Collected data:
################

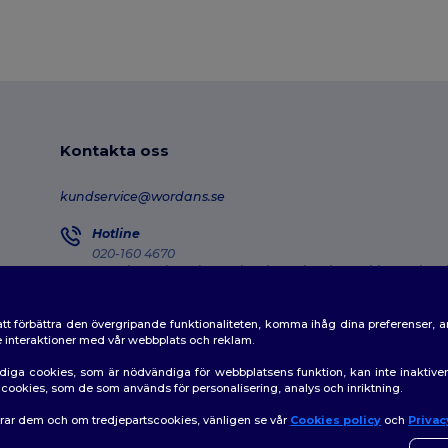
Kontakta oss
kundservice@wordans.se
Hotline
020-160 4670
Monday - Thursday : 10h-13h & 14h-17h30 Friday : 10h-14h
Försändelseuppföljning
tt förbättra den övergripande funktionaliteten, komma ihåg dina preferenser, 
de interaktioner med vår webbplats och reklam.
diga cookies, som är nödvändiga för webbplatsens funktion, kan inte inaktiv
av cookies, som de som används för personalisering, analys och inriktning.
erar dem och om tredjepartscookies, vänligen se vår
Cookies policy
och
Privac
👋
H
|
Policy för cookies
|
Karta över webbplatsen
Om du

################

Task objective:
Give the data back exactly, omitting all pictures.

Response for this exercise:
Kontakta oss
kundservice@wordans.se
Hotline
020-160 4670
Monday - Thursday : 10h-13h & 14h-17h30 Friday : 10h-14h
Försändelseuppföljning
tt förbättra den övergripande funktionaliteten, komma ihåg dina preferenser, 
de interaktioner med vår webbplats och reklam.
diga cookies, som är nödvändiga för webbplatsens funktion, kan inte inaktiv
av cookies, som de som används för personalisering, analys och inriktning.
erar dem och om tredjepartscookies, vänligen se vår
Cookies policy
och
Privac
👋
H
|
Policy för cookies
|
Karta över webbplatsen
Om du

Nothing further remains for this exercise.